Personally I think with teens it's not unreasonable to propose some kind of agreement that provides a degree of balance between family time and parents/DC having time to themselves without it having to be in their bedrooms every time. It's reasonable for the adults to sometimes use their bedroom for together time, but the tone across much of this thread seems to suggest that teens should never be asked to facilitate alone time for the parents, and to me that feels excessive.

I do agree it shouldn't be framed as 'bedtime' for someone in their late teens, but I'm quite surprised OP's daughter isn't wanting to spend some time in her room of her own volition tbh, if only to be able to watch/listen to her own stuff. I don't think it's so egregious for family members (teens included) to occasionally tell other family members they'd like the living room to themselves for one evening.

I wonder if its because her mum has gone from having her 50% of the time to her dad having her all the time.

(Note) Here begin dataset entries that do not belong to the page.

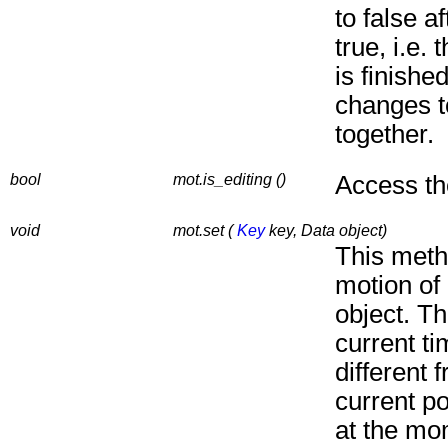
to false a
true, i.e.
is finishe
changes t
together.
bool
mot.is_editing ()
Access the
void
mot.set (
Key
key, Data object)
This meth
motion of
object. Th
current t
different 
current p
at the mo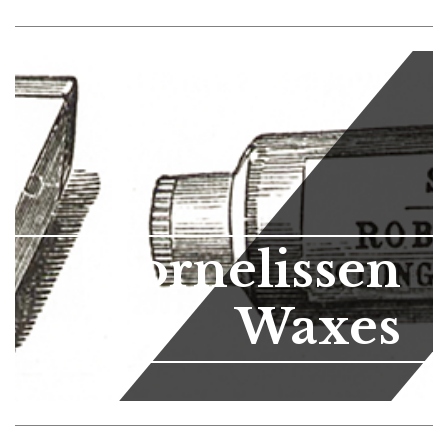
Cornelissen
Waxes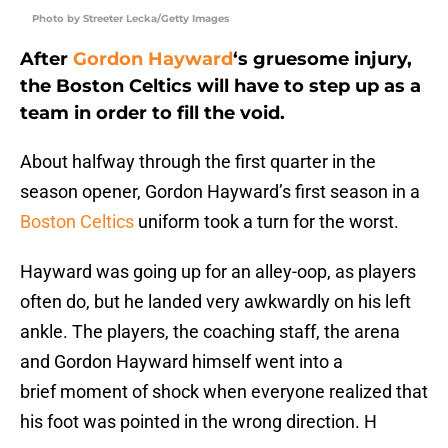
Photo by Streeter Lecka/Getty Images
After
Gordon Hayward
‘s gruesome injury,
the Boston Celtics will have to step up as a
team in order to fill the void.
About halfway through the first quarter in the
season opener, Gordon Hayward’s first season in a
Boston Celtics
uniform took a turn for the worst.
Hayward was going up for an alley-oop, as players
often do, but he landed very awkwardly on his left
ankle. The players, the coaching staff, the arena
and Gordon Hayward himself went into a
brief moment of shock when everyone realized that
his foot was pointed in the wrong direction. H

Might have left her feeling needy

BruFord · 22/05/2026 22:05

Laura95167 · 22/05/2026 20:02

I wonder if its because her mum has gone from having her 50% of the time to her dad having her all the time.

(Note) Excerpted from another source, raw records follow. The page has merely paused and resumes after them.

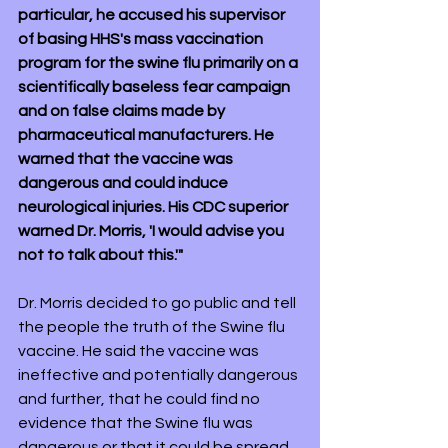
particular, he accused his supervisor 
of basing HHS's mass vaccination 
program for the swine flu primarily on a 
scientifically baseless fear campaign 
and on false claims made by 
pharmaceutical manufacturers. He 
warned that the vaccine was 
dangerous and could induce 
neurological injuries. His CDC superior 
warned Dr. Morris, 'I would advise you 
not to talk about this.'"
Dr. Morris decided to go public and tell 
the people the truth of the Swine flu 
vaccine. He said the vaccine was 
ineffective and potentially dangerous 
and further, that he could find no 
evidence that the Swine flu was 
dangerous or that it could be spread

Might have left her feeling needy

@Laura95167 That might be it. Presumably something major happened two years ago that led to them living full-time with their Dad (although they may still visit their Mum), she may have been very unsettled by this.

Ohwhatfuckeryitistoride · Yesterday 10:03

I never did it that with my own kids, neither did my parents. But by 17/18 they/I wanted to spend either in own room or was out. I know you feel a bit squeezed, but it won't last forever. If its something really important, just say "can you give us some time dd?" And it is good that she wants to spend time with you.